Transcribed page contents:

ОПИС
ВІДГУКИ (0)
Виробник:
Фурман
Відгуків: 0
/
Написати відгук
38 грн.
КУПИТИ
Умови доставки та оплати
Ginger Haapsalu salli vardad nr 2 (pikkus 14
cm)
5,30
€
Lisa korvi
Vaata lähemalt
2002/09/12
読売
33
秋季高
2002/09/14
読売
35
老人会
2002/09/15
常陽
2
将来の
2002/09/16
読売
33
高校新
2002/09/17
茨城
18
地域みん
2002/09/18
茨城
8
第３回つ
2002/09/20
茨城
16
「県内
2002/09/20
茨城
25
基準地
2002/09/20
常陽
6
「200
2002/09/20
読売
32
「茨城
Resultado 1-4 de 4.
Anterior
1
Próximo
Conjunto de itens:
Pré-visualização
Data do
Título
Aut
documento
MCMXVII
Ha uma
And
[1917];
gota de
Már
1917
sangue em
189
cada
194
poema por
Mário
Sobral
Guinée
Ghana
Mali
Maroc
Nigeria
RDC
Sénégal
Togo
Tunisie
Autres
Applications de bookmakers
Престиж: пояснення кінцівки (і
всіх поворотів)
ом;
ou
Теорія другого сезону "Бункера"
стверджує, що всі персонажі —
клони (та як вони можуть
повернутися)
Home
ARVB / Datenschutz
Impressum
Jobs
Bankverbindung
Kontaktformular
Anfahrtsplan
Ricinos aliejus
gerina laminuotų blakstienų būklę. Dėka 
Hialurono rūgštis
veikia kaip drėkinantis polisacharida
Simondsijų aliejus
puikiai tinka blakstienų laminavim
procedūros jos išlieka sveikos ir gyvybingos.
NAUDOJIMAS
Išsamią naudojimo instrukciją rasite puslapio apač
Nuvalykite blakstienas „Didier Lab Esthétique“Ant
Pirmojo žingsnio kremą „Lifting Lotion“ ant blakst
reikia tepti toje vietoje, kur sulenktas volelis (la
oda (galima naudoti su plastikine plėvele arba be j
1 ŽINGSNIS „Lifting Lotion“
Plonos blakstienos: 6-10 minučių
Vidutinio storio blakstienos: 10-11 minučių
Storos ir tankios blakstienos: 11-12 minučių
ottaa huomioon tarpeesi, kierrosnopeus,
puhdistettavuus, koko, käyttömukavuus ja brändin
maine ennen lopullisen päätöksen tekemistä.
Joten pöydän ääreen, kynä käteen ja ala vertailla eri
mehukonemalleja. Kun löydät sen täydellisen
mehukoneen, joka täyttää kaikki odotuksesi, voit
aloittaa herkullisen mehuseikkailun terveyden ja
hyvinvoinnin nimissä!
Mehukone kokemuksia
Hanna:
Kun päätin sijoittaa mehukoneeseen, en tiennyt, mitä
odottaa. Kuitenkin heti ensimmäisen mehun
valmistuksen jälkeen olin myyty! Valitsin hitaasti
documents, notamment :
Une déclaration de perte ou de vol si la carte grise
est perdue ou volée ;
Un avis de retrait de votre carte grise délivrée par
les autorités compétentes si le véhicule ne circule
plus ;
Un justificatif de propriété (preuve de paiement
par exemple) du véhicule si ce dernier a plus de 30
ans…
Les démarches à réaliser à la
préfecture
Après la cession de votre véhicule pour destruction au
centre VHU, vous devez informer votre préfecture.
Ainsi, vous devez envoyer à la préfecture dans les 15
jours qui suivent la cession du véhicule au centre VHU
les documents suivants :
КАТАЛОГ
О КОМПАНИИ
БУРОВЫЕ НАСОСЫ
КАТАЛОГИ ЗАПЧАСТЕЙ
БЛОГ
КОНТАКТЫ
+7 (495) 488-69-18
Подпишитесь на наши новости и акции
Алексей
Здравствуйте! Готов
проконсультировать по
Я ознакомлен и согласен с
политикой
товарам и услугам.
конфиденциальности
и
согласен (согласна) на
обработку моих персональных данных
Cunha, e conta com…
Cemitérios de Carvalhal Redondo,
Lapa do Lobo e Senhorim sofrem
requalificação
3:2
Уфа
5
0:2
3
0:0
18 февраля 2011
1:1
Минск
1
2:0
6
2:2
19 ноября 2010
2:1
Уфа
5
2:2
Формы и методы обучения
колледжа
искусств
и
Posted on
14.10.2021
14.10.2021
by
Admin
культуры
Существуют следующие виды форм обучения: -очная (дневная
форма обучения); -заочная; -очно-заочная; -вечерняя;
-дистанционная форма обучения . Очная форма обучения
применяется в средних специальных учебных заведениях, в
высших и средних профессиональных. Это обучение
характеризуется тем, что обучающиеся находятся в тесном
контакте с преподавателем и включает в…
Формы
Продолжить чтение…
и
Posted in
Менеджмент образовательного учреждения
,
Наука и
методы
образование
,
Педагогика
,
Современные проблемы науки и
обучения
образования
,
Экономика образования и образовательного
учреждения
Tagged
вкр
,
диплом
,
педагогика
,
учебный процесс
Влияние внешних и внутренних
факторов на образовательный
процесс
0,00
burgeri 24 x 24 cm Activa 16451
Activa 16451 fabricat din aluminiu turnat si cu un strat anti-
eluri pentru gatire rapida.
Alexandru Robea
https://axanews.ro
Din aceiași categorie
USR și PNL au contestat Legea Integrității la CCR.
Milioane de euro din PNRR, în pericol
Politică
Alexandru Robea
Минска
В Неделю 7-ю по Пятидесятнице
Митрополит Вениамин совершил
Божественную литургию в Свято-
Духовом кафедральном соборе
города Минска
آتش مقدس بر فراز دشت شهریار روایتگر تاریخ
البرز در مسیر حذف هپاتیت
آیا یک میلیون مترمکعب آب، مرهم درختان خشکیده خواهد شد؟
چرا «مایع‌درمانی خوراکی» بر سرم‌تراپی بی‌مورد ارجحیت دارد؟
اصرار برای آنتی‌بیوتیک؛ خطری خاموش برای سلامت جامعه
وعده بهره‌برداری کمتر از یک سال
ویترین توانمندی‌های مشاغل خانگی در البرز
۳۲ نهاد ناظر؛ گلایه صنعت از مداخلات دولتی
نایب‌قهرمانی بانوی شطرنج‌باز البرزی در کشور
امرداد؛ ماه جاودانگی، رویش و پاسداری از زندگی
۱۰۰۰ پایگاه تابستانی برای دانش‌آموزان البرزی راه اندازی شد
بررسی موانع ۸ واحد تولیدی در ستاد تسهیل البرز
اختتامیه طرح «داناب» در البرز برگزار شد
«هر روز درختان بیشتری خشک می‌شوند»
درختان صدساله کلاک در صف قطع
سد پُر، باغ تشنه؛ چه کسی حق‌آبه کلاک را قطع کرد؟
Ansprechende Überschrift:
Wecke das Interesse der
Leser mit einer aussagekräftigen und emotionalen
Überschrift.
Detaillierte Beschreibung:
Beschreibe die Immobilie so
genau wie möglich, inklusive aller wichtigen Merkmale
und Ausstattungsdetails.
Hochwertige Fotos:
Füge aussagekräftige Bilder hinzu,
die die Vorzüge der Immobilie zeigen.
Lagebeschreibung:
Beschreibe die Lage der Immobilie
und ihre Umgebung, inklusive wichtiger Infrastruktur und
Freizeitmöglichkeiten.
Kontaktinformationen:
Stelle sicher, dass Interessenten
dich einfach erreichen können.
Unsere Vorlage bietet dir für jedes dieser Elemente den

WHAT YOU WILL DO: Repeat every line of the data, exactly and in full.

EXERCISE OUTPUT:
ОПИС
ВІДГУКИ (0)
Виробник:
Фурман
Відгуків: 0
/
Написати відгук
38 грн.
КУПИТИ
Умови доставки та оплати
Ginger Haapsalu salli vardad nr 2 (pikkus 14
cm)
5,30
€
Lisa korvi
Vaata lähemalt
2002/09/12
読売
33
秋季高
2002/09/14
読売
35
老人会
2002/09/15
常陽
2
将来の
2002/09/16
読売
33
高校新
2002/09/17
茨城
18
地域みん
2002/09/18
茨城
8
第３回つ
2002/09/20
茨城
16
「県内
2002/09/20
茨城
25
基準地
2002/09/20
常陽
6
「200
2002/09/20
読売
32
「茨城
Resultado 1-4 de 4.
Anterior
1
Próximo
Conjunto de itens:
Pré-visualização
Data do
Título
Aut
documento
MCMXVII
Ha uma
And
[1917];
gota de
Már
1917
sangue em
189
cada
194
poema por
Mário
Sobral
Guinée
Ghana
Mali
Maroc
Nigeria
RDC
Sénégal
Togo
Tunisie
Autres
Applications de bookmakers
Престиж: пояснення кінцівки (і
всіх поворотів)
ом;
ou
Теорія другого сезону "Бункера"
стверджує, що всі персонажі —
клони (та як вони можуть
повернутися)
Home
ARVB / Datenschutz
Impressum
Jobs
Bankverbindung
Kontaktformular
Anfahrtsplan
Ricinos aliejus
gerina laminuotų blakstienų būklę. Dėka 
Hialurono rūgštis
veikia kaip drėkinantis polisacharida
Simondsijų aliejus
puikiai tinka blakstienų laminavim
procedūros jos išlieka sveikos ir gyvybingos.
NAUDOJIMAS
Išsamią naudojimo instrukciją rasite puslapio apač
Nuvalykite blakstienas „Didier Lab Esthétique“Ant
Pirmojo žingsnio kremą „Lifting Lotion“ ant blakst
reikia tepti toje vietoje, kur sulenktas volelis (la
oda (galima naudoti su plastikine plėvele arba be j
1 ŽINGSNIS „Lifting Lotion“
Plonos blakstienos: 6-10 minučių
Vidutinio storio blakstienos: 10-11 minučių
Storos ir tankios blakstienos: 11-12 minučių
ottaa huomioon tarpeesi, kierrosnopeus,
puhdistettavuus, koko, käyttömukavuus ja brändin
maine ennen lopullisen päätöksen tekemistä.
Joten pöydän ääreen, kynä käteen ja ala vertailla eri
mehukonemalleja. Kun löydät sen täydellisen
mehukoneen, joka täyttää kaikki odotuksesi, voit
aloittaa herkullisen mehuseikkailun terveyden ja
hyvinvoinnin nimissä!
Mehukone kokemuksia
Hanna:
Kun päätin sijoittaa mehukoneeseen, en tiennyt, mitä
odottaa. Kuitenkin heti ensimmäisen mehun
valmistuksen jälkeen olin myyty! Valitsin hitaasti
documents, notamment :
Une déclaration de perte ou de vol si la carte grise
est perdue ou volée ;
Un avis de retrait de votre carte grise délivrée par
les autorités compétentes si le véhicule ne circule
plus ;
Un justificatif de propriété (preuve de paiement
par exemple) du véhicule si ce dernier a plus de 30
ans…
Les démarches à réaliser à la
préfecture
Après la cession de votre véhicule pour destruction au
centre VHU, vous devez informer votre préfecture.
Ainsi, vous devez envoyer à la préfecture dans les 15
jours qui suivent la cession du véhicule au centre VHU
les documents suivants :
КАТАЛОГ
О КОМПАНИИ
БУРОВЫЕ НАСОСЫ
КАТАЛОГИ ЗАПЧАСТЕЙ
БЛОГ
КОНТАКТЫ
+7 (495) 488-69-18
Подпишитесь на наши новости и акции
Алексей
Здравствуйте! Готов
проконсультировать по
Я ознакомлен и согласен с
политикой
товарам и услугам.
конфиденциальности
и
согласен (согласна) на
обработку моих персональных данных
Cunha, e conta com…
Cemitérios de Carvalhal Redondo,
Lapa do Lobo e Senhorim sofrem
requalificação
3:2
Уфа
5
0:2
3
0:0
18 февраля 2011
1:1
Минск
1
2:0
6
2:2
19 ноября 2010
2:1
Уфа
5
2:2
Формы и методы обучения
колледжа
искусств
и
Posted on
14.10.2021
14.10.2021
by
Admin
культуры
Существуют следующие виды форм обучения: -очная (дневная
форма обучения); -заочная; -очно-заочная; -вечерняя;
-дистанционная форма обучения . Очная форма обучения
применяется в средних специальных учебных заведениях, в
высших и средних профессиональных. Это обучение
характеризуется тем, что обучающиеся находятся в тесном
контакте с преподавателем и включает в…
Формы
Продолжить чтение…
и
Posted in
Менеджмент образовательного учреждения
,
Наука и
методы
образование
,
Педагогика
,
Современные проблемы науки и
обучения
образования
,
Экономика образования и образовательного
учреждения
Tagged
вкр
,
диплом
,
педагогика
,
учебный процесс
Влияние внешних и внутренних
факторов на образовательный
процесс
0,00
burgeri 24 x 24 cm Activa 16451
Activa 16451 fabricat din aluminiu turnat si cu un strat anti-
eluri pentru gatire rapida.
Alexandru Robea
https://axanews.ro
Din aceiași categorie
USR și PNL au contestat Legea Integrității la CCR.
Milioane de euro din PNRR, în pericol
Politică
Alexandru Robea
Минска
В Неделю 7-ю по Пятидесятнице
Митрополит Вениамин совершил
Божественную литургию в Свято-
Духовом кафедральном соборе
города Минска
آتش مقدس بر فراز دشت شهریار روایتگر تاریخ
البرز در مسیر حذف هپاتیت
آیا یک میلیون مترمکعب آب، مرهم درختان خشکیده خواهد شد؟
چرا «مایع‌درمانی خوراکی» بر سرم‌تراپی بی‌مورد ارجحیت دارد؟
اصرار برای آنتی‌بیوتیک؛ خطری خاموش برای سلامت جامعه
وعده بهره‌برداری کمتر از یک سال
ویترین توانمندی‌های مشاغل خانگی در البرز
۳۲ نهاد ناظر؛ گلایه صنعت از مداخلات دولتی
نایب‌قهرمانی بانوی شطرنج‌باز البرزی در کشور
امرداد؛ ماه جاودانگی، رویش و پاسداری از زندگی
۱۰۰۰ پایگاه تابستانی برای دانش‌آموزان البرزی راه اندازی شد
بررسی موانع ۸ واحد تولیدی در ستاد تسهیل البرز
اختتامیه طرح «داناب» در البرز برگزار شد
«هر روز درختان بیشتری خشک می‌شوند»
درختان صدساله کلاک در صف قطع
سد پُر، باغ تشنه؛ چه کسی حق‌آبه کلاک را قطع کرد؟
Ansprechende Überschrift:
Wecke das Interesse der
Leser mit einer aussagekräftigen und emotionalen
Überschrift.
Detaillierte Beschreibung:
Beschreibe die Immobilie so
genau wie möglich, inklusive aller wichtigen Merkmale
und Ausstattungsdetails.
Hochwertige Fotos:
Füge aussagekräftige Bilder hinzu,
die die Vorzüge der Immobilie zeigen.
Lagebeschreibung:
Beschreibe die Lage der Immobilie
und ihre Umgebung, inklusive wichtiger Infrastruktur und
Freizeitmöglichkeiten.
Kontaktinformationen:
Stelle sicher, dass Interessenten
dich einfach erreichen können.
Unsere Vorlage bietet dir für jedes dieser Elemente den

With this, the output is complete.